Philippe Pissier proteste: "Je suis majeur, les employés
du centre de
tri postal sont majeurs, le facteur est majeur et le destinataire
est
majeur. Je ne vois pas où est le problème." Le
voilà pourtant
perquisitionné à son domicile. Le 3 juillet, la brigade
de recherche de
Cahors emporte son ordinateur et quelques dizaines de ses oeuvres.
Depuis... rien. Philippe Pissier, privé de son outil de travail,
attend
de savoir ce que la justice française lui réserve.
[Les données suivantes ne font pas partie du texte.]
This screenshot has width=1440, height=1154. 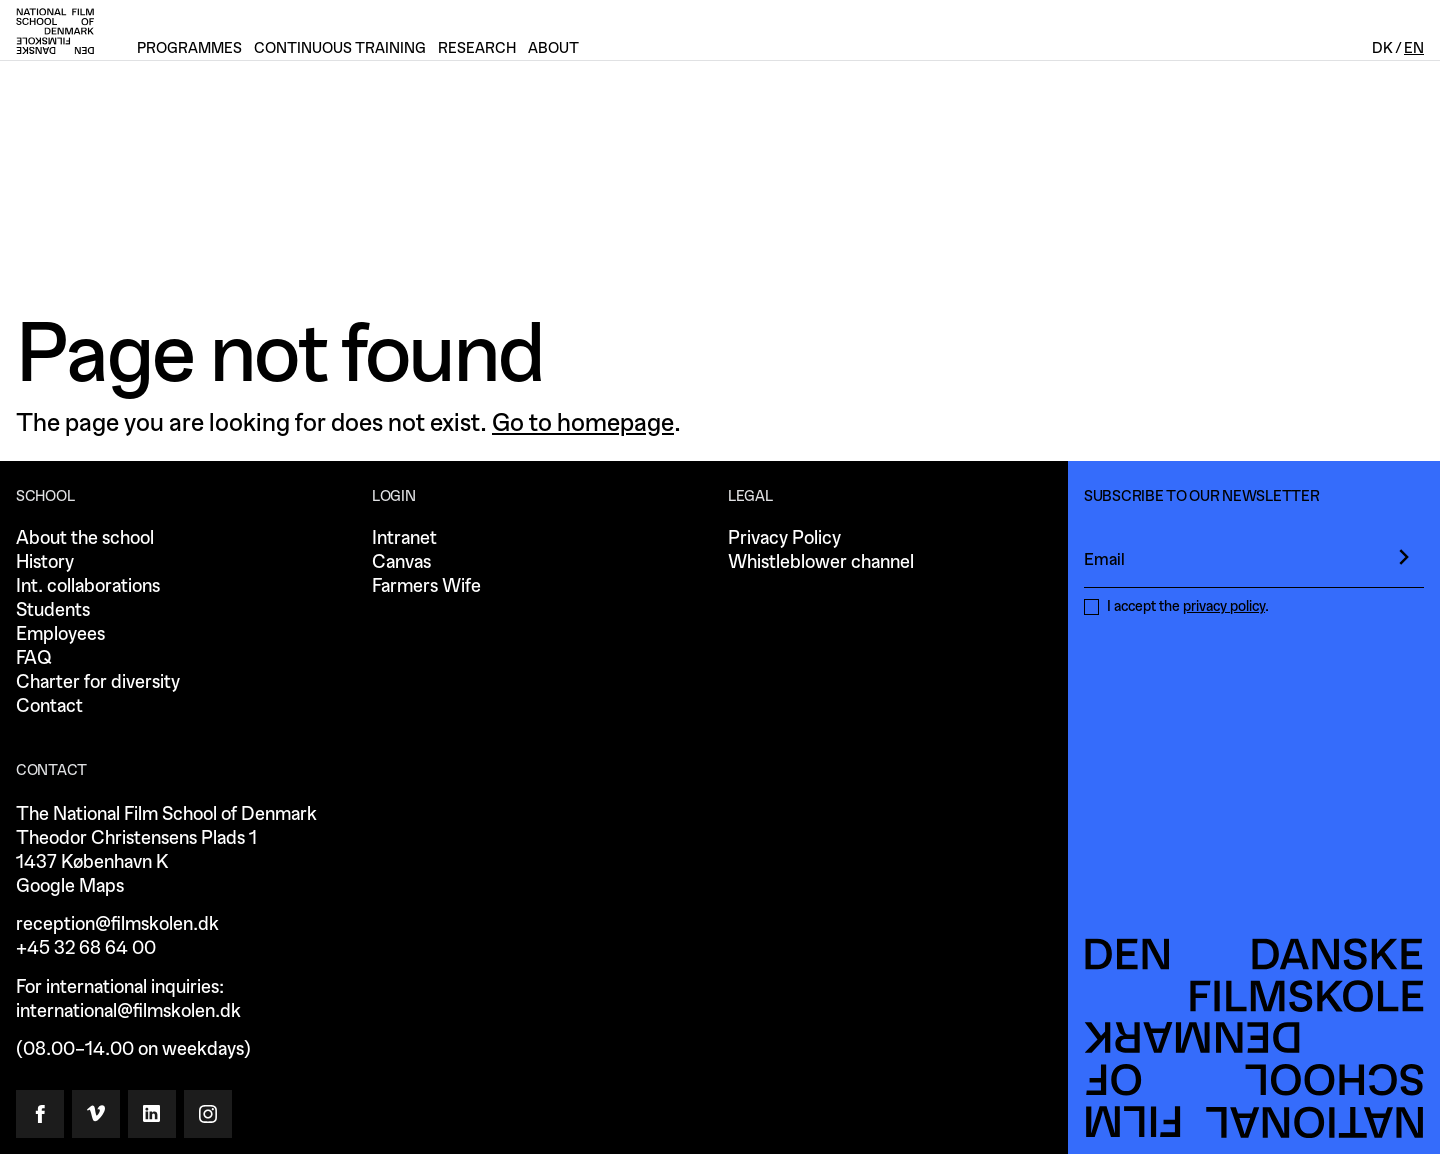 What do you see at coordinates (85, 538) in the screenshot?
I see `About the school` at bounding box center [85, 538]. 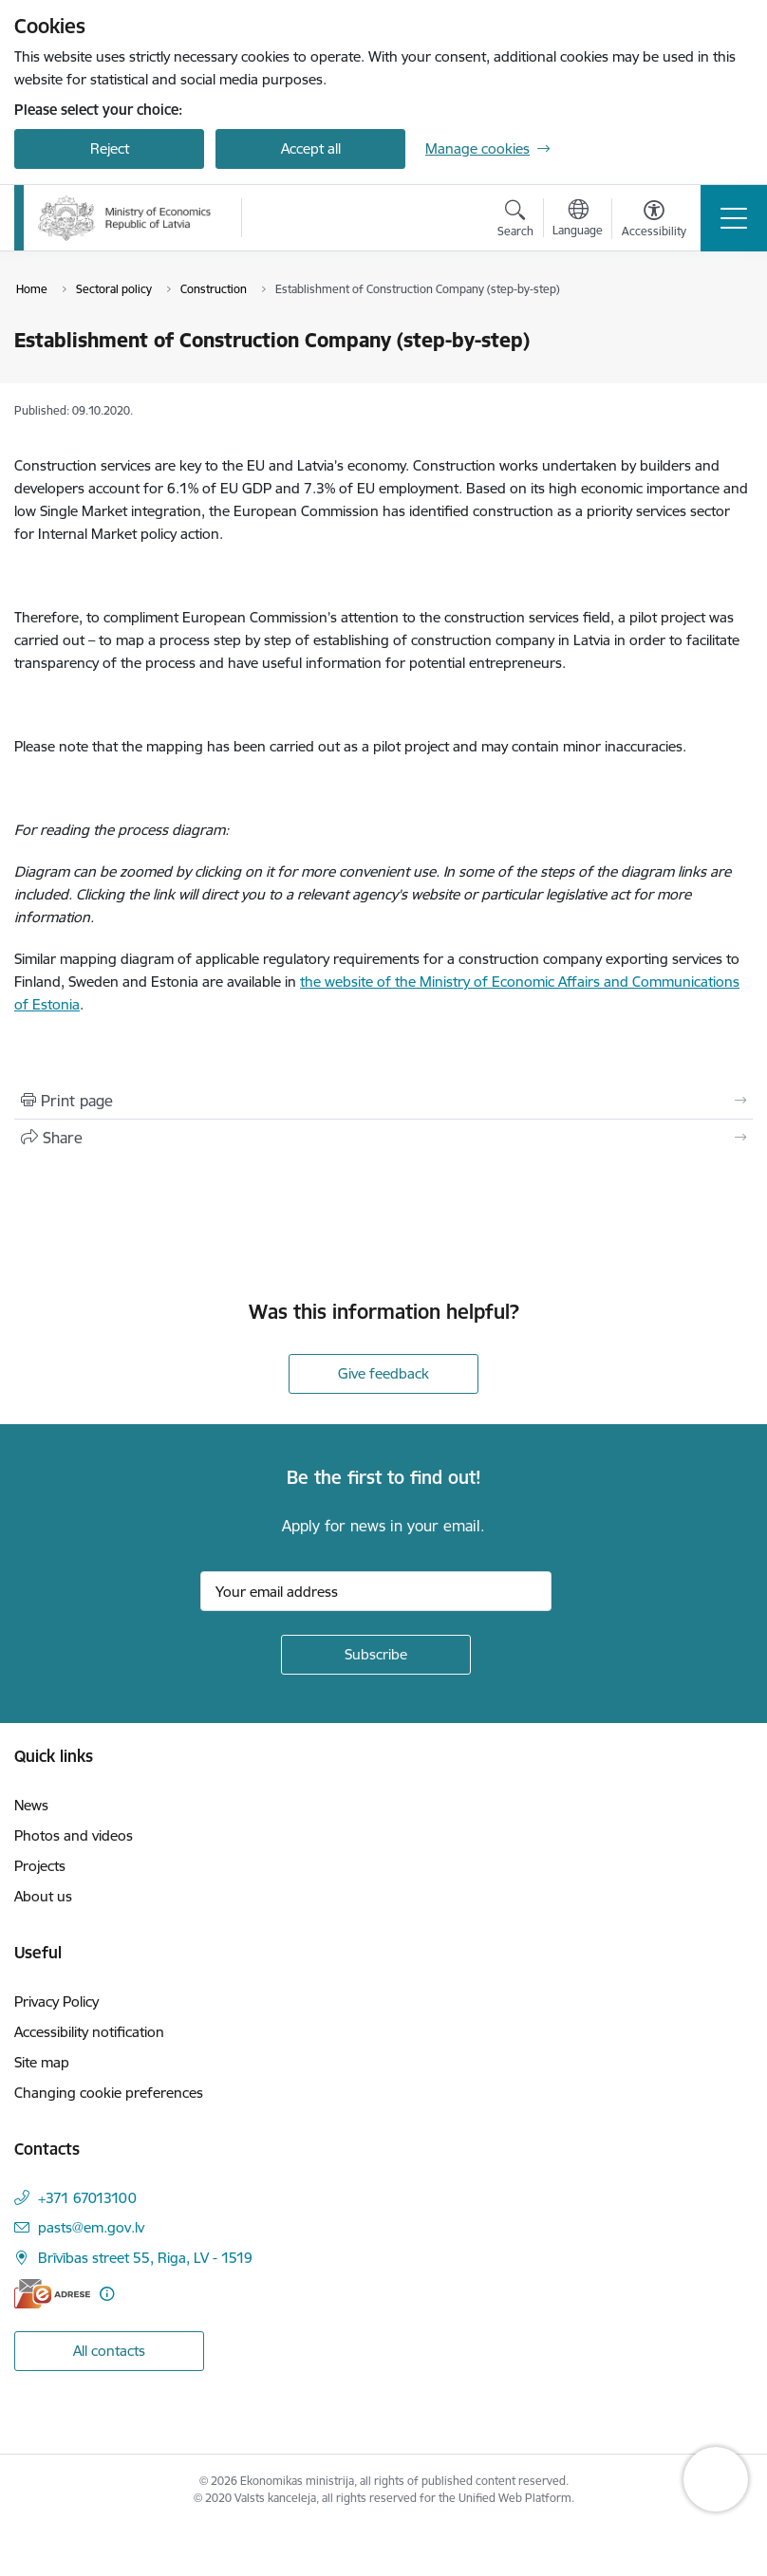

Le 11 septembre, un journal local - L’Echo - titre ironiquement
: "Un
dangereux artiste démasqué dans le Lot": "Si
une telle image mobilise à
ce point les forces de l’ordre, à quoi doivent s’attendre
les maisons de
la presse, kiosques à journaux, galeries de peinture et musées,
où la
nudité dépasse souvent abondamment la mise en image
d’une paire de seins,
même ornée de pinces à linge." Le journaliste
rappelle avec justesse
qu’à une certaine époque les papes faisaient
mettre des slips aux
statues et aux anges des fresques.
Dans la Dépêche du Midi, un confrère, Florian
Moutafian, s'interroge
avec angoisse: "Va-t-on fermer les musées, les maisons
de la presse et
arrêter les pubs pour le gel douche (avec poitrines apparentes
bien plus
accessibles aux mineurs)?". Maître Baduel, l’avocat
de Philippe Pissier,
trouve la plaisanterie moins drôle: "Il faut se demander
si la shariah
est applicable à Cahors, dit-il. Je peux comprendre
qu’à Dubai
on
conseille aux touristes d’éviter le monokini, mais en
France?
Sommes-nous donc maintenant en terre d’islam?"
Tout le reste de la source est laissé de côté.